Core DataOps concepts are making their way into data engineering teams and, from there, into the broader enterprise. Data engineers are retooling how they create data products, and much of this work revolves around creating data pipelines.
DataOps pipelines offer the kind of observability that traditional data integration and ETL processes don’t or can’t. They allow you to continuously integrate and test new data sources and deliver data in streaming or batch contexts with higher levels of quality and reliability than traditional, siloed approaches. They can also support machine learning efforts by preparing data for training, testing and deployment.
DataOps pipelines shorten the cycle time between a data consumer’s request and how quickly and reliably the data producer can fulfill it, all while observing service quality throughout its life cycle. The challenge teams face when building pipelines is how to construct them. The two approaches, as I see it, are do-it-yourself using open source, or through commercial product acquisition.
Open source certainly has its vocal adherents and some visible successes, but there are trade-offs to taking the open source route.
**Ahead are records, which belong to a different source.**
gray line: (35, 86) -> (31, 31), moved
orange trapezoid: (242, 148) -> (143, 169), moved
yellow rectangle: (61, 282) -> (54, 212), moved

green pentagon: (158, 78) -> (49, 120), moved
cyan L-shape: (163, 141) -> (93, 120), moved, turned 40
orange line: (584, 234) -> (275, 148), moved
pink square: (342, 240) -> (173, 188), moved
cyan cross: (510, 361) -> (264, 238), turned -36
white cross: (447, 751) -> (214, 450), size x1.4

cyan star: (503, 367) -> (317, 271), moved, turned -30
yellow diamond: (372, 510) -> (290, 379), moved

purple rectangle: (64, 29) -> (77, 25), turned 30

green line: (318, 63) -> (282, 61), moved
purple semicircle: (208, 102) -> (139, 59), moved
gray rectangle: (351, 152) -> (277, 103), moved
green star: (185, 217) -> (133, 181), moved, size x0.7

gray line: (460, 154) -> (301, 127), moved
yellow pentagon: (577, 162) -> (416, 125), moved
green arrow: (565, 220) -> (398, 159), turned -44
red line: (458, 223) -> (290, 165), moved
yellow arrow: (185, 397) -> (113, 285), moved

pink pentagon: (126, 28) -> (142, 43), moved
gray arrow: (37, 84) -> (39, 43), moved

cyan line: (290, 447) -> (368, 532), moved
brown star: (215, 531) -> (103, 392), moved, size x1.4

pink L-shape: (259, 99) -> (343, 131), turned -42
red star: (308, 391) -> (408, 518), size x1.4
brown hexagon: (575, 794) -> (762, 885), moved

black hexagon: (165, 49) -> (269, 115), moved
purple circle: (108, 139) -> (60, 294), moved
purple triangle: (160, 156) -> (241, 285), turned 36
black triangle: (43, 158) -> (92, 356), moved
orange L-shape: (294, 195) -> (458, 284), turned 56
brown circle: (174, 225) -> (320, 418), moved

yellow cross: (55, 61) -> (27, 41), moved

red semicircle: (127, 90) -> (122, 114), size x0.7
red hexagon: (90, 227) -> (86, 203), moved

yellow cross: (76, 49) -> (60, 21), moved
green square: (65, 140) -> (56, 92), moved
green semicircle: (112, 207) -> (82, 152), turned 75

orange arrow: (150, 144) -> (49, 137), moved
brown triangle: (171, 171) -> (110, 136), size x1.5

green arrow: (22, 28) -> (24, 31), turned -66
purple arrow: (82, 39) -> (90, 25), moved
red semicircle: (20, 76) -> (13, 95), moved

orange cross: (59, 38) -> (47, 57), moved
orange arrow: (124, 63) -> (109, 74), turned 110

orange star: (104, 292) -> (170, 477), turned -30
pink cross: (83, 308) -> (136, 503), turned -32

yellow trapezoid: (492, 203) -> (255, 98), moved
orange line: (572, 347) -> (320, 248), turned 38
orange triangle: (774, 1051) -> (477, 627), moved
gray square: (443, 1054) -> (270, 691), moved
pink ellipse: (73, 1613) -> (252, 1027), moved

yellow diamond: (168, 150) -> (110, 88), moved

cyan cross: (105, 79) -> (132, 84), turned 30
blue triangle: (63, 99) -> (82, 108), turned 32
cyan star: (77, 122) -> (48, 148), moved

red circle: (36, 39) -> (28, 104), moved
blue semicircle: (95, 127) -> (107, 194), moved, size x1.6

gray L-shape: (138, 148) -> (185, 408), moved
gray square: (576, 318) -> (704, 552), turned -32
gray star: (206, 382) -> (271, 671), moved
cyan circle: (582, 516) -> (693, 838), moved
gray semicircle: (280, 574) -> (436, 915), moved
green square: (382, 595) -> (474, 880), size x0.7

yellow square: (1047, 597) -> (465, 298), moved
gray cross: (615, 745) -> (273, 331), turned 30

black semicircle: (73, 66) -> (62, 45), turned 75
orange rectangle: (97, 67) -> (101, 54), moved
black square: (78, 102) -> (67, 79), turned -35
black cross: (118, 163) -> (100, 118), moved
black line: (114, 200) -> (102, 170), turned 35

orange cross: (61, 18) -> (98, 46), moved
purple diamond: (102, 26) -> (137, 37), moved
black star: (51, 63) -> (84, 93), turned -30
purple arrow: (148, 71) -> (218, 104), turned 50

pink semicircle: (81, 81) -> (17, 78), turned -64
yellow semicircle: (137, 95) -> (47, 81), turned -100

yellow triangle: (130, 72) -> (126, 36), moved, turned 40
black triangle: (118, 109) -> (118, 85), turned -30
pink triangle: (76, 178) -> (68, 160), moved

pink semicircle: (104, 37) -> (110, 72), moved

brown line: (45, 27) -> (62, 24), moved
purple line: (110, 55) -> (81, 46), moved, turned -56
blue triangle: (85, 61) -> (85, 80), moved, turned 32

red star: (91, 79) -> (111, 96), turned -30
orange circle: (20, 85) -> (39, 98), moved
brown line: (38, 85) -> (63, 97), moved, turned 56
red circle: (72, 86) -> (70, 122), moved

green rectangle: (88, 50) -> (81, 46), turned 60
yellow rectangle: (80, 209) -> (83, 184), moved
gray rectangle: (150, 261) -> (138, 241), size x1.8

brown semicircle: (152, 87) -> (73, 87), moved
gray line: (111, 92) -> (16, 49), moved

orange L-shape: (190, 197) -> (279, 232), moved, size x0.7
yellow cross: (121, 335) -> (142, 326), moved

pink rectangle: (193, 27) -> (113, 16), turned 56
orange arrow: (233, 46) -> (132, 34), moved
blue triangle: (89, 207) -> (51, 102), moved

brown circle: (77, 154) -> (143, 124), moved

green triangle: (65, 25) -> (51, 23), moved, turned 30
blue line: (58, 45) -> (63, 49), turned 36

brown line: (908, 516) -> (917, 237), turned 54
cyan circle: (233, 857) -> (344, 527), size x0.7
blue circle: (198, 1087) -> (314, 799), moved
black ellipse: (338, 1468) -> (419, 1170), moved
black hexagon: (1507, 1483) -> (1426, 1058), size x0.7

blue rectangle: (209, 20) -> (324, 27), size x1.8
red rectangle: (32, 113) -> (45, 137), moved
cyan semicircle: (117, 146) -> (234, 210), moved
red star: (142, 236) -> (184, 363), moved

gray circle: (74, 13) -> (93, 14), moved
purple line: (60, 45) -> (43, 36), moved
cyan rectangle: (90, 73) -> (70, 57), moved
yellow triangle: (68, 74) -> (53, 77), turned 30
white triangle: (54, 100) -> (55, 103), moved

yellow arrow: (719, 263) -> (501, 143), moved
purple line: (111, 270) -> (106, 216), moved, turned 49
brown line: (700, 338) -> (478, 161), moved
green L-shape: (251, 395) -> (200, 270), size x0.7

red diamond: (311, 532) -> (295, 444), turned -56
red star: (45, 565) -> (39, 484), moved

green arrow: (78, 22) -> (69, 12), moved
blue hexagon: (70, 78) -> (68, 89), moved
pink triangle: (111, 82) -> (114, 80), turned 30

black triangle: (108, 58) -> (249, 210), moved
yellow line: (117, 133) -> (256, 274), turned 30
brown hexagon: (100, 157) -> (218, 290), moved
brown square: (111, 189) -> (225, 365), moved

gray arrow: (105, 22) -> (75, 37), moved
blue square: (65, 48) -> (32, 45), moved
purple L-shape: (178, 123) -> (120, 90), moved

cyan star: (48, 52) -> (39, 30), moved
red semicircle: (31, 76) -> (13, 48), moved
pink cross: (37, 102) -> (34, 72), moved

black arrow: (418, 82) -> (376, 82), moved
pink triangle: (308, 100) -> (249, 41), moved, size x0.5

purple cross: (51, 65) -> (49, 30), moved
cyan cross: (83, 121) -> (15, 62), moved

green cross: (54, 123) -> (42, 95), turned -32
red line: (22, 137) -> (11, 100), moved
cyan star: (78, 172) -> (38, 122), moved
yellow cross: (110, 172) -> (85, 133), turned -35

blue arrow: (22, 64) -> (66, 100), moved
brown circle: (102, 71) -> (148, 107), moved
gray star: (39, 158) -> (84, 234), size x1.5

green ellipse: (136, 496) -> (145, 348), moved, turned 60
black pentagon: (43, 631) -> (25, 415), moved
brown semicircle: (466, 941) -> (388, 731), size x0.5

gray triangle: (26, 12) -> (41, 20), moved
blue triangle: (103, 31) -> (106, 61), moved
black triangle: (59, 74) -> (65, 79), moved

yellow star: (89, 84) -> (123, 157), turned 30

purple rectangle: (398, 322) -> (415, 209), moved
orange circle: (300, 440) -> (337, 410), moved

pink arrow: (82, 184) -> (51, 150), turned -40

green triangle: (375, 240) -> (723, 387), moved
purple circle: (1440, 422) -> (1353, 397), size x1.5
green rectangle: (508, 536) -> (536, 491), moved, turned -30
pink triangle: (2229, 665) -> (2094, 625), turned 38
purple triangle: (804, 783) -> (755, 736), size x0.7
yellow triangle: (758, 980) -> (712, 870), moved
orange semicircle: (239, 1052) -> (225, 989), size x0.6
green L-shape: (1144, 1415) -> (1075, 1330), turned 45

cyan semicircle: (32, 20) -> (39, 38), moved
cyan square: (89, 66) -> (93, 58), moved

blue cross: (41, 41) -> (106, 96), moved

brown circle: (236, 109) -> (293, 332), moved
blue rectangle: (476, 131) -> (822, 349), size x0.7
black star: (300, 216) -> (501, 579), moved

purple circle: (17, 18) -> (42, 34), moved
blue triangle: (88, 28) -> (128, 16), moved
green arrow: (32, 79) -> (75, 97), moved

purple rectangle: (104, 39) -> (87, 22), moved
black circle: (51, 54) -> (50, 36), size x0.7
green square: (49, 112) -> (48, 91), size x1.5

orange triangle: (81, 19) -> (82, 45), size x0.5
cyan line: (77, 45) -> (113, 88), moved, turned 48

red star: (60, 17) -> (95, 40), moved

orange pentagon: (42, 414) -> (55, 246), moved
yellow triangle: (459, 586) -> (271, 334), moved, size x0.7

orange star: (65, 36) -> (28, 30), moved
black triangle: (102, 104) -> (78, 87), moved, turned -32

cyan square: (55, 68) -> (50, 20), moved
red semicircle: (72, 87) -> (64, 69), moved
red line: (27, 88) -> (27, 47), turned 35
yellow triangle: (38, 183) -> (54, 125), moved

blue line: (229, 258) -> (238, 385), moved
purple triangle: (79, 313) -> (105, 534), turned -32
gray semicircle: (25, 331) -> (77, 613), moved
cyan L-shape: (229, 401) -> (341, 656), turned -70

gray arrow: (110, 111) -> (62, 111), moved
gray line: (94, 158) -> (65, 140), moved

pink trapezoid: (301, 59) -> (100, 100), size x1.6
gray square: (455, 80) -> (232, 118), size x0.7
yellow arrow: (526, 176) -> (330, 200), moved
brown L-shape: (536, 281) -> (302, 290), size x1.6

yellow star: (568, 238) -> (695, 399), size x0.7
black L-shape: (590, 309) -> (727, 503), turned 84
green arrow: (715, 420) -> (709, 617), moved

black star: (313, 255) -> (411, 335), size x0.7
Building Or Buying Your Pipeline
One advantage of open source is in its flexibility and availability. Open source licenses, excluding the SSPL, gives users incredible freedom over what they can do with the software. If you have the skill, you can compose a DataOps pipeline that can take any data, enrich it and route it to the right place. That flexibility, though, is also a downside. While you can do anything you want, you also have to do it. Open source projects like Kafka, Pulsar, Spark, Airflow and Flink don’t know anything about the data they’re handling. That’s up to the developer.
This may not sound like a problem, but today’s data engineers are handling dozens of data types in hundreds – or even thousands – of different formats. If you add in operational data, you’re also looking at data flooding in from firewalls, containers, SNMP traps and HTTP sources. And that’s just what’s coming at you. You also need to fetch data from object stores, multiple activity hubs and other messaging sources. No open source project natively supports the variety and volumes of data required in a modern DataOps pipeline. Every new data source you add means starting from primordial components rather than higher-level abstractions, adding time and undifferentiated effort to your work.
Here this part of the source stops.